For extensibility, and to provide the ability to load any type of 3D object, input routines were incorporated into the platform to load 2D transparent textures (Fig. 4a), terrain height maps (Fig. 4b) and 3D models (Fig. 4c). Permitting input of these types of varying data dramatically increases the impact and capability of the system for conveying any spatial concept. This includes two dimensional geometric structures (triangle, hexagon), 3D terrain maps (3D atlas, complex mathematical functions) and 3D meshes (cubes, cylinders, anatomical models, and digitally-preserved historical artifacts). The next phase is to evaluate the efficacy of the haptic display in the laboratory and classroom for instructing visually impaired learners and to extend the platform via the creation of learning modules. 

Figure 4. The ability to load different data types into the software provides end users with an extensible platform capable of loading any spatial concept. An interface to load: (A) 2D transparent textures to convey geometric shapes. Here, a blue triangle appears in front of a visualization of finger position in the virtual scene. (B) Heightmaps to display complex surfaces or mathematical functions. A portion of heightmap data from the moon appears as a landscape with craters, and (C) 3D meshes to present any spatial structure are provided within the platform. A torus mesh is displayed behind the users’ digital finger representation.
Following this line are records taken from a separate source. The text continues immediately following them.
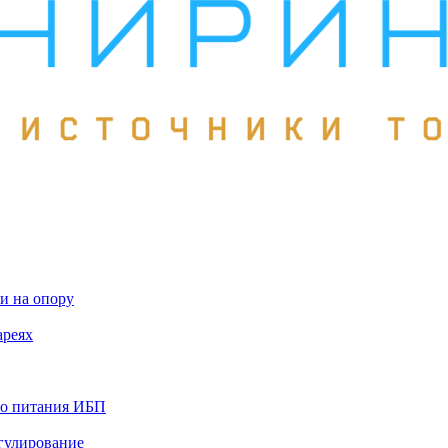
и на опору
ареях
го питания ИБП
гулирование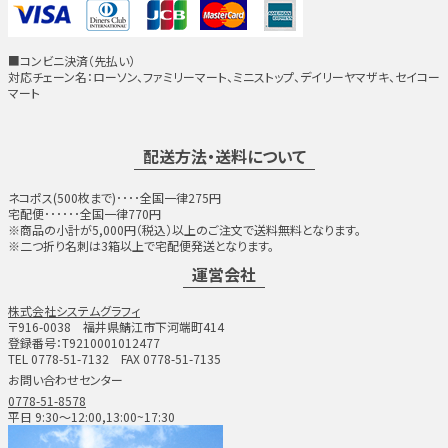
■コンビニ決済（先払い）
対応チェーン名：ローソン、ファミリーマート、ミニストップ、デイリーヤマザキ、セイコー
マート
配送方法・送料について
ネコポス(500枚まで)････全国一律275円
宅配便･･････全国一律770円
※商品の小計が5,000円（税込）以上のご注文で送料無料となります。
※二つ折り名刺は3箱以上で宅配便発送となります。
運営会社
株式会社システムグラフィ
〒916-0038 福井県鯖江市下河端町414
登録番号：T9210001012477
TEL 0778-51-7132 FAX 0778-51-7135
お問い合わせセンター
0778-51-8578
平日 9:30～12:00,13:00~17:30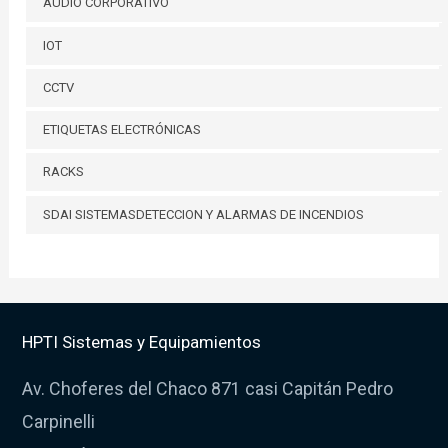
AUDIO CORPORATIVO
IOT
CCTV
ETIQUETAS ELECTRÓNICAS
RACKS
SDAI SISTEMASDETECCION Y ALARMAS DE INCENDIOS
HPTI Sistemas y Equipamientos
Av. Choferes del Chaco 871 casi Capitán Pedro
Carpinelli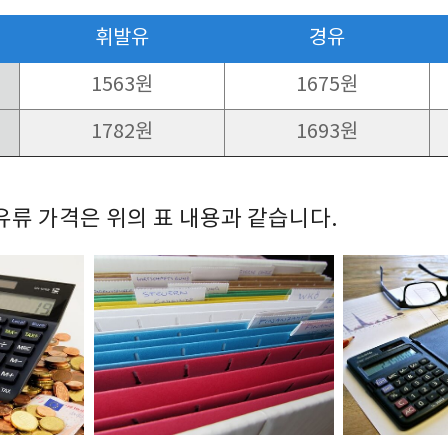
휘발유
경유
1563원
1675원
1782원
1693원
 유류 가격은 위의 표 내용과 같습니다.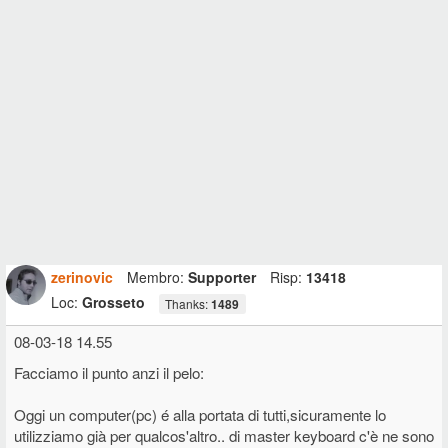
zerinovic
Membro:
Supporter
Risp:
13418
Loc:
Grosseto
Thanks:
1489
08-03-18 14.55
Facciamo il punto anzi il pelo:
Oggi un computer(pc) é alla portata di tutti,sicuramente lo
utilizziamo già per qualcos'altro.. di master keyboard c'è ne sono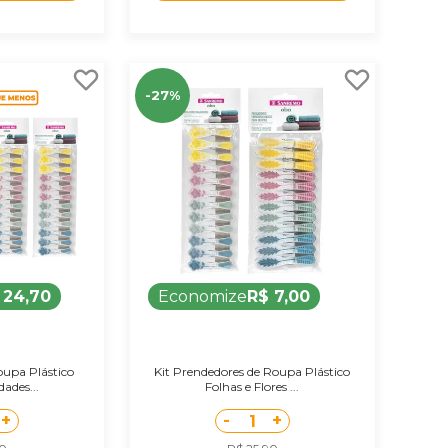
-27%
 24,70
Economize
R$ 7,00
oupa Plástico
Kit Prendedores de Roupa Plástico
dades...
Folhas e Flores ...
+
-
+
1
Figure 4 includes three pictures of the systems virtual display in use. In each of the three images the tracked finger position (displayed as cylinders for fingers and spheres for fingertips) is displayed with a digital object for interaction. The first image contains a simple 2D triangle with tracked fingers, the second image contains heightmap data and fingers (a topographical map of the surface of the moon) and the final picture incudes a 3D object known as a torus that displayed as a wireframe mesh.
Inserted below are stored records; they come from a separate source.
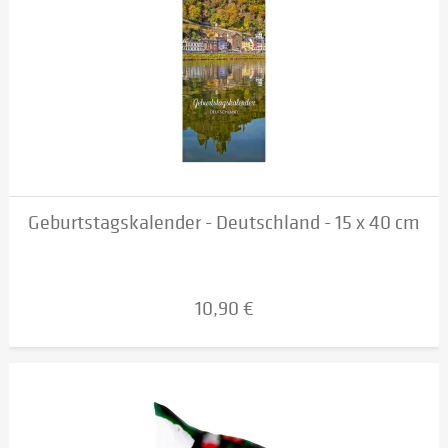
Geburtstagskalender - Deutschland - 15 x 40 cm
10,90 €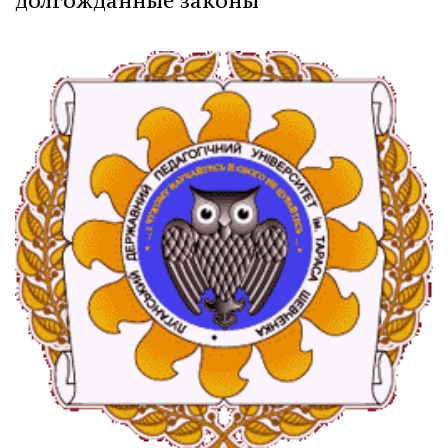
долгожданные законы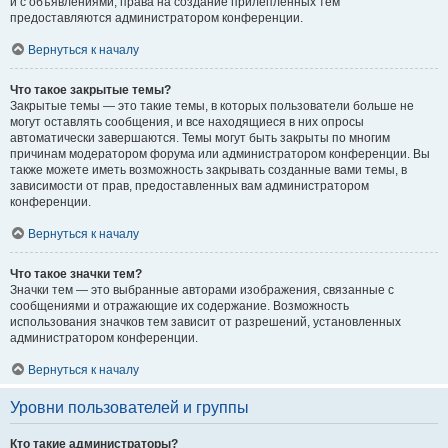
и с объявлениями, права на создание прилепленных тем
предоставляются администратором конференции.
Вернуться к началу
Что такое закрытые темы?
Закрытые темы — это такие темы, в которых пользователи больше не
могут оставлять сообщения, и все находящиеся в них опросы
автоматически завершаются. Темы могут быть закрыты по многим
причинам модератором форума или администратором конференции. Вы
также можете иметь возможность закрывать созданные вами темы, в
зависимости от прав, предоставленных вам администратором
конференции.
Вернуться к началу
Что такое значки тем?
Значки тем — это выбранные авторами изображения, связанные с
сообщениями и отражающие их содержание. Возможность
использования значков тем зависит от разрешений, установленных
администратором конференции.
Вернуться к началу
Уровни пользователей и группы
Кто такие администраторы?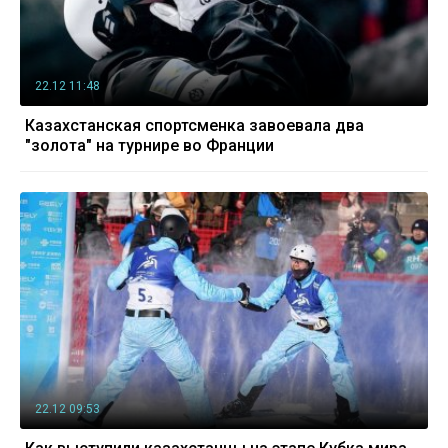
22.12 11:48
Казахстанская спортсменка завоевала два
"золота" на турнире во Франции
22.12 09:53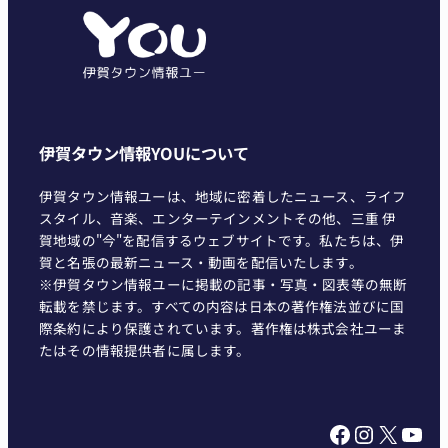
リ
ー
伊賀タウン情報YOUについて
伊賀タウン情報ユーは、地域に密着したニュース、ライフ
スタイル、音楽、エンターテインメントその他、三重 伊
賀地域の"今"を配信するウェブサイトです。私たちは、伊
賀と名張の最新ニュース・動画を配信いたします。
※伊賀タウン情報ユーに掲載の記事・写真・図表等の無断
転載を禁じます。すべての内容は日本の著作権法並びに国
際条約により保護されています。著作権は株式会社ユーま
たはその情報提供者に属します。
Facebook
Instagram
X
YouTube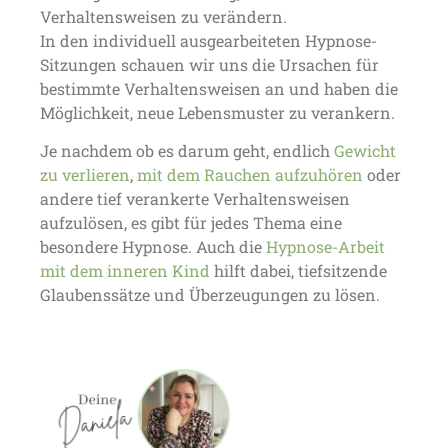
Verhaltensweisen zu verändern.
In den individuell ausgearbeiteten Hypnose-
Sitzungen schauen wir uns die Ursachen für
bestimmte Verhaltensweisen an und haben die
Möglichkeit, neue Lebensmuster zu verankern.
Je nachdem ob es darum geht, endlich
Gewicht
zu verlieren
,
mit dem Rauchen aufzuhören
oder
andere tief verankerte Verhaltensweisen
aufzulösen, es gibt für jedes Thema eine
besondere Hypnose. Auch die
Hypnose-Arbeit
mit dem inneren Kind
hilft dabei, tiefsitzende
Glaubenssätze und Überzeugungen zu lösen.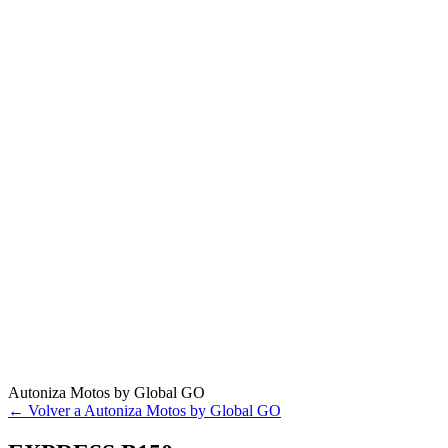
Autoniza Motos by Global GO
← Volver a Autoniza Motos by Global GO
Implications for Practitioners and Families

Here we present a new proof of concept platform in the form of a haptic display designed to augment visually impaired learning. The device is inexpensive, simple to use, and provides an interface to load 3D objects, 2D images, and terrain/height map-based data. In practice, the device allows a user to trace an object appearing on top of the virtual display with tactile feedback in the form of vibration motors. Compared to existing systems we have focused on reducing cost (~$100) and providing a simplistic interface without the need for programming. Commercially available systems cost thousands of dollars and require coding knowledge that is prohibitive for most instructors teaching the blind and visually impaired. In addition, the platform may be exploited for use in both 2D and 3D environments whereby the screen is removed and the user may interact with spatial objects. The latter also has potential applications in virtual reality experiences that require the use of hand representations coupled with haptic feedback. Moving forward, we aim to develop specific modules designed to teach foundational concepts to the visually impaired as well as incorporate dynamic data into the system to convey four dimensional concepts. As the new materials are developed we will begin empirically testing efficacy in the lab and classroom, as well as continue our current electroencephalography (EEG) studies designed to further identify neurobiological mechanisms underlying spatial concept formation associated with tactile activation.

The developed platform will impact the learning of disabled students by partially removing visual barriers permitting blind students to visualize virtual objects and concepts through the use of touch. A major benefit of the current platform is the ability to generate a haptic representation of any existing digital object relevant to learning outcomes. With integration into our classroom and development of new learning materials, we will be able to provide enhanced and unique experiences for disabled students aimed at improving their academic competence. In addition, we are in the process of engaging collaborators active in the regional blind community for outreach activities with the blind and visually impaired and we intend to make the products of this project available via an online portal.